The Loire Valley has a diversity of wines, primarily white. They unfortunately don’t receive the attention they deserve, and when they receive attention, it’s usually Sancerre, Muscadet or Vouvray.
But on our tour to the Loire, we found that there are unheralded white wines that are every bit as good as any others in France.
First, the sweet wines: look for wines with the designation Coteaux du Layon and Quarts de Chaume. These AOC are on the south shore or left bank of the Loire and the River Layon is to this area what the Cerons is to the Sauternes area: it adds the mist and moisture conducive to botrytis or noble rot. The result is a delicious nectar with excellent acidity, superb aromas and flavors although the area also makes a superb bone dry white wine.

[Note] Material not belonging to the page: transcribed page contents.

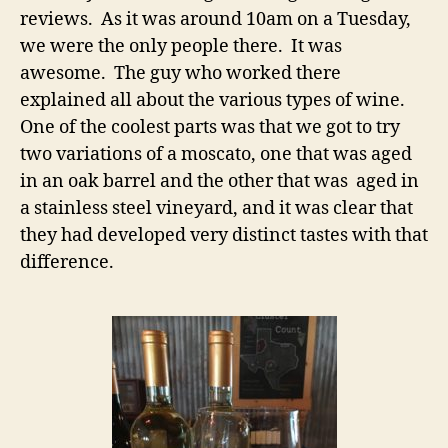
reviews. As it was around 10am on a Tuesday,
we were the only people there. It was
awesome. The guy who worked there
explained all about the various types of wine.
One of the coolest parts was that we got to try
two variations of a moscato, one that was aged
in an oak barrel and the other that was aged in
a stainless steel vineyard, and it was clear that
they had developed very distinct tastes with that
difference.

Not to toot my horn too much, but today was a perfect day of wine tour planning. I had never been to this area of the Loire Valley before so logistics is always a concern. But all our visits were near each other and the timing was perfect.
We started at Domain Pithon-Paillé in the AOC Coteaux du Layon which also has vineyards in Quart de Chaume. We did find out that the AOC Coteaux du Layon is a sweet wine at 100 grams of sugar/liter, whereas Quart de Chaume nearby needs 200 grams sugar/liter, so double the sweetness.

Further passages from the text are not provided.